RIP Hildabeast
RIP Hildabeast St. Hilda’s co-education vote
So, St. Hilda’s has finally seen the light. Thank God for that. The college’s governing body has voted to admit men both to the fellowship and as undergraduate and graduate students. And, with yesterday’s decision, the longest running joke in Oxford is finally over. St. Hilda’s was not the first woman’s college, it was not the most prestigious, and it was not the most attractive. It was just the last.
Ever since Somerville went co-educational in 1992 Hilda’s has lumbered on, beset by financial difficulties and besieged by an embarrassing absence of applicants. What had once been a proud symbol of defiance to the institutional sexism of nineteenth century society has become an anachronism, a victim of the very changes it helped to bring about.

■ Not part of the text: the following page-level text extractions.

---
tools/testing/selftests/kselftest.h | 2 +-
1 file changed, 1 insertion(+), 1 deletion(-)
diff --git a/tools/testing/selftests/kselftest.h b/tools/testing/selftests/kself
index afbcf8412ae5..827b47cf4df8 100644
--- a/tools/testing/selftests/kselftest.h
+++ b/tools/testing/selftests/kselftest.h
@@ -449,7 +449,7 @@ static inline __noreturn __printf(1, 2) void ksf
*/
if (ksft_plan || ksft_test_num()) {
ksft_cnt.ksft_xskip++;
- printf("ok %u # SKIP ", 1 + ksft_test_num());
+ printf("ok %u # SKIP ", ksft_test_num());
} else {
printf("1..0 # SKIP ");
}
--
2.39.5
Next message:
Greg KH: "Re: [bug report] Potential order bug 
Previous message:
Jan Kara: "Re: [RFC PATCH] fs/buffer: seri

Women’s colleges did tremendous service in providing a gateway to an Oxford education at a time when the older college‘s were resolutely single sex. We should never forget the bravery and determination of those who helped set them up. However, we must acknowledge that their time has passed. The real imperative for Hilda’s to go mixed was not on moral grounds, or because there was anything intrinsically wrong with it being a women only environment.
No, the reason why the fellowship has voted for change is because they have come to acknowledge what has been abundantly obvious for years, that continuing as a single-sex institution was fatally compromising their future livelihood. Only one in four of the girls currently studying at St. Hilda’s named it as their first choice when they applied to Oxford. Ignore their incessant rhetoric about how they have come to love it now they have arrived.
Of course they will say that, and we should applaud their determination to make the best fist of a situation that was not of their choosing. However it is undeniable that 75% of the student body voting with their feet before they have even arrived is a pretty strong mandate for change. Certainly a much stronger one than a bunch of lesbians with miss-spelt placards getting excited on the lawns. Time and again the same tired arguments have been brought forward in favour of staying single sex.
The ones about offering a place for girls whose religious views (or more accurately whose parent’s religious views) mandate an all female environment are valid. Just. The others are bollocks. Particularly the hackneyed drivel about sisterhood. If people want a sisterhood they would join a convent. Wake up and smell the 21st century - no one wants to go to a girls’ college.
But all that is now consigned to the past, to the great repository for discredited ideas, along with thalidomide and apartheid. We stand at the opening of a new era. In ten years’ time Hilda’s will be just another Oxford college, and there will be no more stigma attached to studying there than at, say, St. Anne’s. The college claim they are creating a special ‘wimmin only’ accomodation block, but it is a good bet that this will fade away too.
Somerville’s ‘Women’s Room’ is now notable largely for the naughty words the rugby team spell out with the supply of free tampons every time they break in after raucous socials. This is then a great day. And while the lion’s share of applause must go to Lady English and her bold followers who have supported the reforms, perhaps we journalists can take some small credit too. After all, a single sex St. Hilda’s is so passé. Note that well.
Hacks and Harlots Finale
“It is a newspaper’s duty to print the news and raise hell.” So thundered Wilbur Storey, the editor of the Civil War era Chicago Times, in 1861. And that, in our own little way, has been what we have tried to achieve this term. We did not set out to make enemies, but we have been bloody certain that picking up a few along the way was not going to stop us doing our job. This final week we have compiled a list of the top 50 characters in Oxford.
In a town that has produced so much celebrity, past and future, this is bound to be controversial. But we are absolutely certain that the only people howling louder than those whose egos we have shredded will be those who did not make the list at all. It has all been an enjoyable ride, particularly given our competitive but ultimately good natured rivalry with Cherwell.
Perhaps most importantly though, we have tasted, however briefly, Stanley Baldwin’s famous definition of journalism: “Power without responsibility, the true prerogative of the harlot throughout the ages."